Mais uma fonte de ações está no fato de o Brasil não valorizar as formas alternativas de resolução de conflitos. Entre nós, o único direito que tem valor é o que está na lei, e a única solução que atende os anseios dos litigantes é a judicial. Isso é cultural. Na cabeça dos brasileiros, os bons direitos são os assegurados por lei, não por contratos — e a boa solução vem da Justiça, não da conciliação, mediação ou arbitragem. Esses expedientes, tão valorizados nos países avançados, são praticamente desprezados entre nós.

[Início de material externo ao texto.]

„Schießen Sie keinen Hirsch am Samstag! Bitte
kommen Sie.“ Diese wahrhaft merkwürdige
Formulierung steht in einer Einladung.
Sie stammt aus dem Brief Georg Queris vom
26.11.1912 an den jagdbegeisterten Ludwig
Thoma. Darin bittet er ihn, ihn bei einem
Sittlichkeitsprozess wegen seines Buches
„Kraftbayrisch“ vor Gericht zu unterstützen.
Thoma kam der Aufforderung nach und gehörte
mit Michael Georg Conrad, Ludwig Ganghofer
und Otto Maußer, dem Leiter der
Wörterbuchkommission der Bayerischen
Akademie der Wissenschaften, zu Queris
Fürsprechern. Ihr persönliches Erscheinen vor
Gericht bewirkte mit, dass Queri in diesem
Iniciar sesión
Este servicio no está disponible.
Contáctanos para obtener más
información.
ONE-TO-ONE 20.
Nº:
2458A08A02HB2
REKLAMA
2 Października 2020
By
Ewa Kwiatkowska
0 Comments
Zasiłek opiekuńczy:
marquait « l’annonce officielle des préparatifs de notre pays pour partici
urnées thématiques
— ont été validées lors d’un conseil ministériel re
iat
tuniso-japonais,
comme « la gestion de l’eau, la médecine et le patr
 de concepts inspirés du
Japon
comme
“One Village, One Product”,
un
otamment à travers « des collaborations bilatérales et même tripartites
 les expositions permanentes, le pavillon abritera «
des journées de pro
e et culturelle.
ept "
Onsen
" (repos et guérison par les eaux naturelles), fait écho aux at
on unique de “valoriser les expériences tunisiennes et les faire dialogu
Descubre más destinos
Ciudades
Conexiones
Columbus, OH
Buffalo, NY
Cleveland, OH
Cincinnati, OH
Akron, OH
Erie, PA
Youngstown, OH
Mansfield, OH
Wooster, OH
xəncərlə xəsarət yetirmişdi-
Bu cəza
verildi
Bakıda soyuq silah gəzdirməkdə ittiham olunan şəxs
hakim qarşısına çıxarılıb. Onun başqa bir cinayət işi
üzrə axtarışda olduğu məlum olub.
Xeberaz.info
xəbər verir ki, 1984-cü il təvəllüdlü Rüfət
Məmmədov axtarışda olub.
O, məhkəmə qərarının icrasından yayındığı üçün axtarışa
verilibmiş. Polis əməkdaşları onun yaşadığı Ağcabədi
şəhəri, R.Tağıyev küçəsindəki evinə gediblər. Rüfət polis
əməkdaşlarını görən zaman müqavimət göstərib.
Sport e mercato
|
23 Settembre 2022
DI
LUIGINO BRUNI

Não há remédio de efeito instantâneo para o excesso de ações. A cura dependerá de um conjunto de medidas. A primeira é valorizar e fortalecer os mecanismos alternativos de resolução de conflitos. A segunda, estabelecer algum risco (sucumbência) para quem insistir em entrar na Justiça antes de usar aqueles mecanismos. A terceira, prestigiar e fortalecer a negociação coletiva, eliminando-se de uma vez por todas a interferência do Poder Judiciário nos acordos e convenções coletivas. O excesso de intervenção funciona como um desestímulo à negociação e convite à busca de solução por meio da Justiça do Trabalho.
O Brasil não crescerá o quanto pode enquanto não reduzir de maneira drástica a insegurança jurídica e o alto custo (econômico e psicológico) das ações judiciais. Dados recentes apontam que as empresas gastam cerca de R$ 110 bilhões por ano com litígios judiciais. A União despende mais R$ 35 bilhões com o Poder Judiciário, dos quais R$ 15 bilhões só com a Justiça do Trabalho (orçamento de 2014). Além disso, há as despesas dos reclamantes que, afinal, aturam a demora e sofrem os desgastes de longo calvário. Esse quadro precisa mudar.
JOSÉ PASTORE
Professor de relações do trabalho da Universidade de São Paulo e presidente do Conselho de Emprego e Relações do Trabalho da Fecomércio-SP
JOSÉ EDUARDO G. P ASTORE
Advogado trabalhista e mestre em direito social
Fonte: Correio Braziliense; Clipping da Febrac- 10/3/2014.